<<<<

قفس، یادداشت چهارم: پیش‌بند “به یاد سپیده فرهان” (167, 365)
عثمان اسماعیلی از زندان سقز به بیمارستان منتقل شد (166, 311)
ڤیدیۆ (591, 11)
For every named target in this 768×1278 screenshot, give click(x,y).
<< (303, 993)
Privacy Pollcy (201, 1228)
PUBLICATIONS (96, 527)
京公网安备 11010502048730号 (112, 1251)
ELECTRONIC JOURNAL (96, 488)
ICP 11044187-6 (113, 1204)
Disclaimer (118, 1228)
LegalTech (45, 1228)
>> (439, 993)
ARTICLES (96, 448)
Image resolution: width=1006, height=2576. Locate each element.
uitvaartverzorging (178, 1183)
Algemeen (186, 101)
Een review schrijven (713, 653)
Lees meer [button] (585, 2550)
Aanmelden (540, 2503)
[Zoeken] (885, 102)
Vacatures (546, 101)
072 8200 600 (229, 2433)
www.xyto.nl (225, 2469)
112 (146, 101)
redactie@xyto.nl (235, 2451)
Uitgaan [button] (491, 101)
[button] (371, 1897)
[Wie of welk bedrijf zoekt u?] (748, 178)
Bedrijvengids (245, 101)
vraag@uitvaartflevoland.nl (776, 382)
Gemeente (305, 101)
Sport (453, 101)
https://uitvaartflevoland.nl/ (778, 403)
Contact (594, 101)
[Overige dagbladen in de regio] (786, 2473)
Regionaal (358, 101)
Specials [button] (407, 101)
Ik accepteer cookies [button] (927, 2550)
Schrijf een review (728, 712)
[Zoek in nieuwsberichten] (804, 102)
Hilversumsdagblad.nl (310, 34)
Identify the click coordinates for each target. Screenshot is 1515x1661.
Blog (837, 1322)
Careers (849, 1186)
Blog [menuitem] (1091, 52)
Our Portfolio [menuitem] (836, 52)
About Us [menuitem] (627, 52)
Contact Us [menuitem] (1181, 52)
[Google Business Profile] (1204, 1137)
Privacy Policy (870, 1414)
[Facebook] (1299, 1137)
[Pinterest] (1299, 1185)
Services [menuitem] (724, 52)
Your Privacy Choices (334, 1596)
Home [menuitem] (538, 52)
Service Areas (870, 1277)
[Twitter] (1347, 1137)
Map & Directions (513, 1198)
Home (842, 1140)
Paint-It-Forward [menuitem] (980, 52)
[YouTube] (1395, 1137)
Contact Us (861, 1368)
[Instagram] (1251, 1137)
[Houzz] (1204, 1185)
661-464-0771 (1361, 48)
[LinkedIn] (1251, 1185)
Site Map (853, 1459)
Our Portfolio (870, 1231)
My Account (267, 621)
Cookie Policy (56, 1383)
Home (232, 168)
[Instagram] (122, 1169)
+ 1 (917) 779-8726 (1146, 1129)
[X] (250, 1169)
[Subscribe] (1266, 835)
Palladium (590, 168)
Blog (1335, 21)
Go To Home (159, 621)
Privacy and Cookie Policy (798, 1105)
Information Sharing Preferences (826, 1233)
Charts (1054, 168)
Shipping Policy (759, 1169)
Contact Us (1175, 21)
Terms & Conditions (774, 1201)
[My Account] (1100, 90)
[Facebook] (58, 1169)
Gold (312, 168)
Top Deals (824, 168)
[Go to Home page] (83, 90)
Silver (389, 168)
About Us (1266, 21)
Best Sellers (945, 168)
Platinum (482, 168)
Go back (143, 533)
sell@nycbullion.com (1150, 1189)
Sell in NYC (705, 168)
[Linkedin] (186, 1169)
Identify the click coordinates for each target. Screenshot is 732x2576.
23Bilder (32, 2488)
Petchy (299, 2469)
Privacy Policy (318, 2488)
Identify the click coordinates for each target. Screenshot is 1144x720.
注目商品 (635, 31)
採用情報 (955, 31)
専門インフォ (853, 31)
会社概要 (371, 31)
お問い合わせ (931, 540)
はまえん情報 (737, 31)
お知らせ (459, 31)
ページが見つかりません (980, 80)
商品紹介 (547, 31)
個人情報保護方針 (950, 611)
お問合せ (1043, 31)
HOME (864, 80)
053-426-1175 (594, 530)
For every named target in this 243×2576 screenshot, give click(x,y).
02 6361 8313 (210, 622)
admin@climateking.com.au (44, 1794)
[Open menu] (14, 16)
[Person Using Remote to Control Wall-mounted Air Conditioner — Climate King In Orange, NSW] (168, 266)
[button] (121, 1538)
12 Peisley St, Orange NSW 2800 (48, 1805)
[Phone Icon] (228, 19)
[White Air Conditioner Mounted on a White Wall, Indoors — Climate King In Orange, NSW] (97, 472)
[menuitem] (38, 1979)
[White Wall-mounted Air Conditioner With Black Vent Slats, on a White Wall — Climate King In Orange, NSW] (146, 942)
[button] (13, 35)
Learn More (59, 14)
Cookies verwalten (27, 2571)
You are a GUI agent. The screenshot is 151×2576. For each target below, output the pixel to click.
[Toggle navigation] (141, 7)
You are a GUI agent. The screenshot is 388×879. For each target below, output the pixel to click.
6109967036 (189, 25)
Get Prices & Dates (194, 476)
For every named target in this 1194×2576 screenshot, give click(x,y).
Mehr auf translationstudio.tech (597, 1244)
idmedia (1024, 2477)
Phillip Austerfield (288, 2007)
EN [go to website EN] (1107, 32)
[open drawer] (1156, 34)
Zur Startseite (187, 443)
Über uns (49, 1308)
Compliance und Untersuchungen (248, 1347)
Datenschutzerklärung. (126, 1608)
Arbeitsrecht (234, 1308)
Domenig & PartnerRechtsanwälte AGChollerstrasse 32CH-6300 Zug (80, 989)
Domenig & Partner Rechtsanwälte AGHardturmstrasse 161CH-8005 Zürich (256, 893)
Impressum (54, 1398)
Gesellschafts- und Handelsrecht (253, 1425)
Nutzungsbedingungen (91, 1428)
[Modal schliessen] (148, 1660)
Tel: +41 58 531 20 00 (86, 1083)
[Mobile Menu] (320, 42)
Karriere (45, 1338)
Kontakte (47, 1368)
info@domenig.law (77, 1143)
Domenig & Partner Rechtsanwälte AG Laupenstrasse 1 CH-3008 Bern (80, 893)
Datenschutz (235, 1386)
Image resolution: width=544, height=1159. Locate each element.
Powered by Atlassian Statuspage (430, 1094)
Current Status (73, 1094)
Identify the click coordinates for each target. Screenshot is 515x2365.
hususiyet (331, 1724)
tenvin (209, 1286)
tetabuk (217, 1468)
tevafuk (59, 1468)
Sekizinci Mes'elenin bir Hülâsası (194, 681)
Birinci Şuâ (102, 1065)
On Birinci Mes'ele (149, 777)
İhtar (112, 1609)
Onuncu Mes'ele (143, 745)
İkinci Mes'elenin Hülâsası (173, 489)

>>>>

**Problem**
Would you return all lines from the preceding listing that contain the word "Conditioner"?

**Task response**
[Person Using Remote to Control Wall-mounted Air Conditioner — Climate King In Orange, NSW] (168, 266)
[White Air Conditioner Mounted on a White Wall, Indoors — Climate King In Orange, NSW] (97, 472)
[White Wall-mounted Air Conditioner With Black Vent Slats, on a White Wall — Climate King In Orange, NSW] (146, 942)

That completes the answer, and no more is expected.